Use mediation for children issues, counsellors and therapists if you need it to cope with your divorce, and a good divorce lawyer for financial issues.

Don’t act for yourself – even experienced divorce lawyers hire other divorce lawyers to represent them.

6. Be Realistic

Very often the best that can be done in divorce and financial settlements is to limit financial damage.

Two households cannot exist at the same level of financial comfort as one unless you are wealthy to start with.

The cloth must be cut according to your means.

7. The Children

Don’t discuss the details of the divorce with your children.

Don’t question them about the activities of your ex or use them to pass on messages.

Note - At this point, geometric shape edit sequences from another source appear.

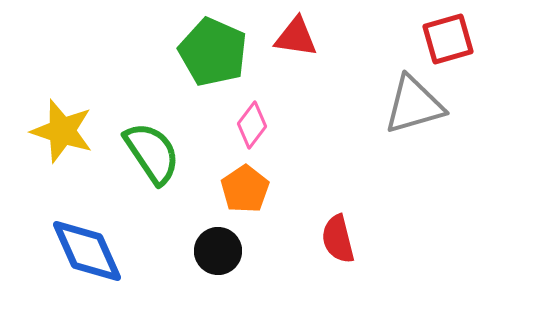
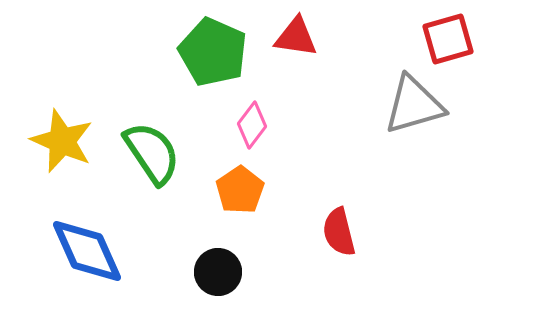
yellow star: moved 10 px down; rotated 6 degrees clockwise
orange pentagon: moved 5 px left, 1 px down
red semicircle: moved 1 px right, 7 px up
black circle: moved 21 px down
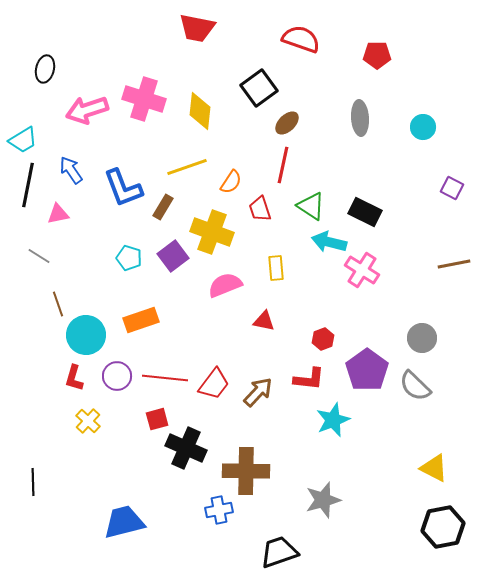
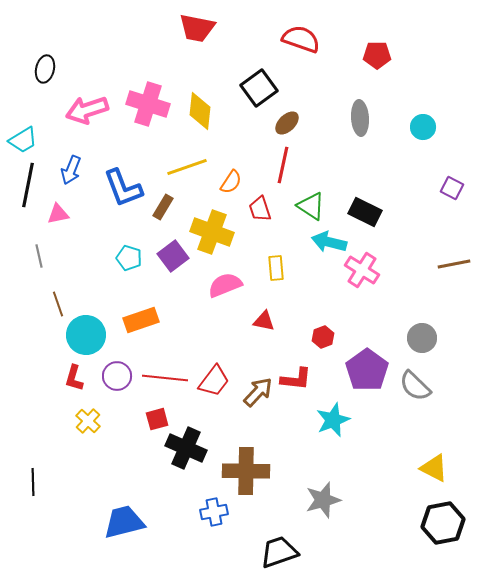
pink cross at (144, 99): moved 4 px right, 5 px down
blue arrow at (71, 170): rotated 124 degrees counterclockwise
gray line at (39, 256): rotated 45 degrees clockwise
red hexagon at (323, 339): moved 2 px up
red L-shape at (309, 379): moved 13 px left
red trapezoid at (214, 384): moved 3 px up
blue cross at (219, 510): moved 5 px left, 2 px down
black hexagon at (443, 527): moved 4 px up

Above all don’t ask them to choose between you.

Don’t pay maintenance late but do ensure that if you have agreed contact you stick to the arrangements.

Ask yourself how your children will remember their parents’ divorce.

Will they admire the way you’ve conducted it or will they be scarred for life?

8. Helping Yourself

Be very careful indeed about investigating for yourself the financial dealings of your spouse.

There may be criminal penalties if you attempt to read their messages or hack into their computer.

Even if your spouse leaves financial documents lying around, the divorce legal rules are very strict as to what you can do about that.

You must take legal advice before taking any action which may incriminate you.

9. Be Patient

It takes a little while to be extricated from a marriage or a long relationship.

If you have been married for 30 years, it is unrealistic to expect that you will be divorced within two or three months.

It may take you or your spouse a long time to accept the breakdown of the marriage or relationship especially if there are children involved.

10. Divorce with Dignity

Above all, keep a cool head and, tempting though it may be, do not cause any damage to the property of your spouse or their new partner, or send abusive messages.

Your actions may come back to haunt you.